Saved data entries:
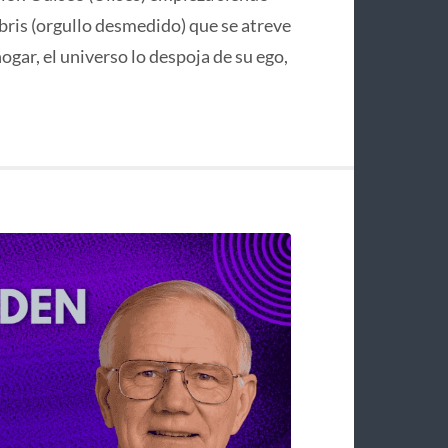
bris (orgullo desmedido) que se atreve
hogar, el universo lo despoja de su ego,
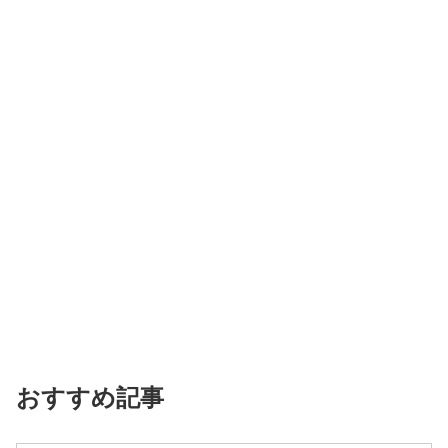
おすすめ記事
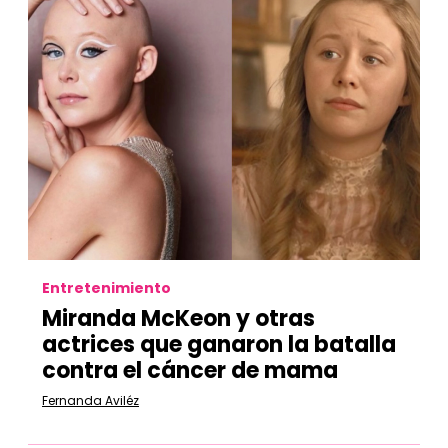
Entretenimiento
Miranda McKeon y otras
actrices que ganaron la batalla
contra el cáncer de mama
Fernanda Aviléz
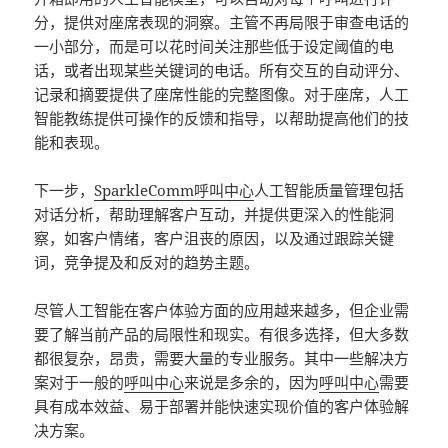
分，提供对座席表现的洞察。主管不再局限于审查电话的
一小部分，而是可以花时间关注那些低于设定阈值的电
话，或者出现某些关键词的电话。所有交互的自动评分、
记录和摘要提供了座席性能的完整图像。对于座席，人工
智能教练提供可操作的反馈和指导，以帮助提高他们的技
能和表现。
下一步，
SparkleComm
呼叫中心
人工智能质量管理包括
对话分析，帮助理解客户互动，并提供更深入的性能洞
察，如客户情绪，客户沮丧的原因，以及通过跟踪关键
词，竞争提及和反对的趋势主题。
尽管人工智能在客户体验方面的应用越来越多，但企业需
要了解当前产品的局限性和现实。有很多选择，但大多数
都很复杂，昂贵，需要大量的专业服务。其中一些解决方
案对于一般的
呼叫中心
来说是多余的，因为
呼叫中心
需要
具有成本效益、易于部署并能快速实现价值的客户体验解
决方案。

**Task objective**
A word-for-word transcript of the entries above is needed, with pictures removed.

**Response to the exercise**
bris (orgullo desmedido) que se atreve
hogar, el universo lo despoja de su ego,
おすすめ記事
Entretenimiento
Miranda McKeon y otras
actrices que ganaron la batalla
contra el cáncer de mama
Fernanda Aviléz
分，提供对座席表现的洞察。主管不再局限于审查电话的
一小部分，而是可以花时间关注那些低于设定阈值的电
话，或者出现某些关键词的电话。所有交互的自动评分、
记录和摘要提供了座席性能的完整图像。对于座席，人工
智能教练提供可操作的反馈和指导，以帮助提高他们的技
能和表现。
下一步，
SparkleComm
呼叫中心
人工智能质量管理包括
对话分析，帮助理解客户互动，并提供更深入的性能洞
察，如客户情绪，客户沮丧的原因，以及通过跟踪关键
词，竞争提及和反对的趋势主题。
尽管人工智能在客户体验方面的应用越来越多，但企业需
要了解当前产品的局限性和现实。有很多选择，但大多数
都很复杂，昂贵，需要大量的专业服务。其中一些解决方
案对于一般的
呼叫中心
来说是多余的，因为
呼叫中心
需要
具有成本效益、易于部署并能快速实现价值的客户体验解
决方案。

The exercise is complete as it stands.